**Problem statement:**
Report every line below that has the string "Emily" in it.

**Records:**
Segment Open

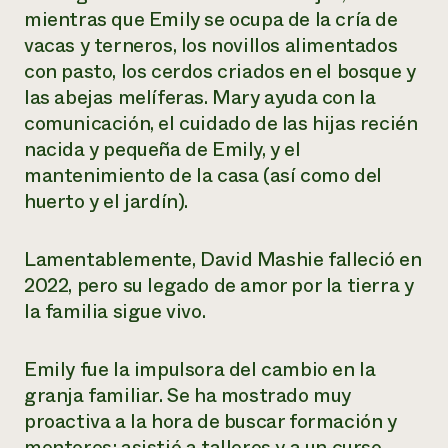
mientras que Emily se ocupa de la cría de
vacas y terneros, los novillos alimentados
con pasto, los cerdos criados en el bosque y
las abejas melíferas. Mary ayuda con la
comunicación, el cuidado de las hijas recién
nacida y pequeña de Emily, y el
mantenimiento de la casa (así como del
huerto y el jardín).
Lamentablemente, David Mashie falleció en
2022, pero su legado de amor por la tierra y
la familia sigue vivo.
Emily fue la impulsora del cambio en la
granja familiar. Se ha mostrado muy
proactiva a la hora de buscar formación y
mentores; asistió a talleres y a un curso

Segment Closed

**Solution:**
mientras que Emily se ocupa de la cría de
nacida y pequeña de Emily, y el
Emily fue la impulsora del cambio en la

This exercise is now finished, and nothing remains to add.